The prospect of public speaking often hacks away at our confidence. The antidote: Build experience through planning, preparation, and careful attention to details. Keith Yamashita, cofounder of Unstuck, shares 12 of his very thorough tactics for presenting so you, too, can stride confidently onstage.

1. Write down the logic flow, not the words
I concentrate my preparation time on logic flow (the stories, in what order, the extreme language for each story, the zinger I want to get across and hit hard). Logic flow is far easier to “memorize” than word-for-word speeches. If you have your logic down, you can speak without notes. Without notes, means you can be 100% there for the audience.

2. Belabor the slides: Tighter, tighter, tighter
I try to spend time with my slides — paring them to the tightest form.

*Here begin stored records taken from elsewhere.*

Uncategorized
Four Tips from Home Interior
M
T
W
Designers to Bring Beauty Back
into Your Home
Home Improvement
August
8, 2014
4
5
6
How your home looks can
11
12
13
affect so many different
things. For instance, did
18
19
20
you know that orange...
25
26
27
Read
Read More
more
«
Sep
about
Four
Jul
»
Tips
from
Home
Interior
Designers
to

That doesn’t mean fewer slides, necessarily. Sometimes more slides, each with a phrase or word, does more than having everything packed on one slide. I also make sure that the type is big enough (don’t use serif fonts at small sizes) and I have the right color palette (don’t use yellow, it can’t be seen; don’t use light blue, it fades away). Sweating these details means you never have to say, “I’m sorry that you can’t read this, but…”

3. For every minute on stage, practice ten minutes in the real world
Once your speech is composed and logic defined, it’s time to practice. For every minute you plan on being on stage, practice ten minutes before you dare take that stage. For a 10-minute speech, that’s 100 minutes of preparation time. For a longer speech, you can do the math. Practice is serious business.

4. Practice hitting the “openings” of every section of your speech
The trick to staying on track when you’re in the bright light of the stage is knowing how you want to start. If you hit your openings, almost all the rest of your material will flow effortlessly.

5. Practice by saying it aloud, not just in your head
There really is no substitute for saying it aloud. Practice in front of a mirror. Or in a big room. Or in front of friends. Or get to the venue early, and run through with a microphone.

6. Know everything you can about the arena in which you’ll be speaking
A/V, seating configuration, who is speaking before, who is speaking after, who will introduce you. Control all these variables before you ever step into the room to speak. I make it a habit to request a lavalier microphone (not a handheld one), write verbatim introductions (even if the introducer blows it, the right words will get conveyed), and bring my own clicker (with a fresh set of batteries). I also have a Dopp kit filled with cables, A/V cords, and a sound cord — so that if the venue doesn’t have them, I’m still ready. I regularly save my presentation in PowerPoint as well as PDF and on CD, just in case I have to present from the venue’s computer and not my own. In a few cases, these things have saved my butt. Big time.

7. Befriend the A/V guy
Do everything required to make the A/V guy love you: coffee, cigarettes, gum, candy, a massage. He is the key to your success. Make sure you meet him, thank him in advance, make sure he has everything he needs. And learn his name. If anything goes wrong, you’ll want to use his name in your presentation — nicely — to get help. “Jim, can we have the sound a bit louder? Thanks.”

8. Embrace the importance of the big opening
It’s one thing to plan for a big opening, and it’s a whole other thing to achieve one. You have to come on stage with confidence, and command attention. It’s counter to how we’re raised as people, so it’s actually important to actively work the audience and the stage. Speak twice as loud as seems appropriate. Gesture twice as big. Walk the stage as if you own it (and by the way, you do). In these first critical moments the audience is deciding whether to entrust the next 20…30…or 40 minutes of their time with you. You have to take that time out of their hands and into yours.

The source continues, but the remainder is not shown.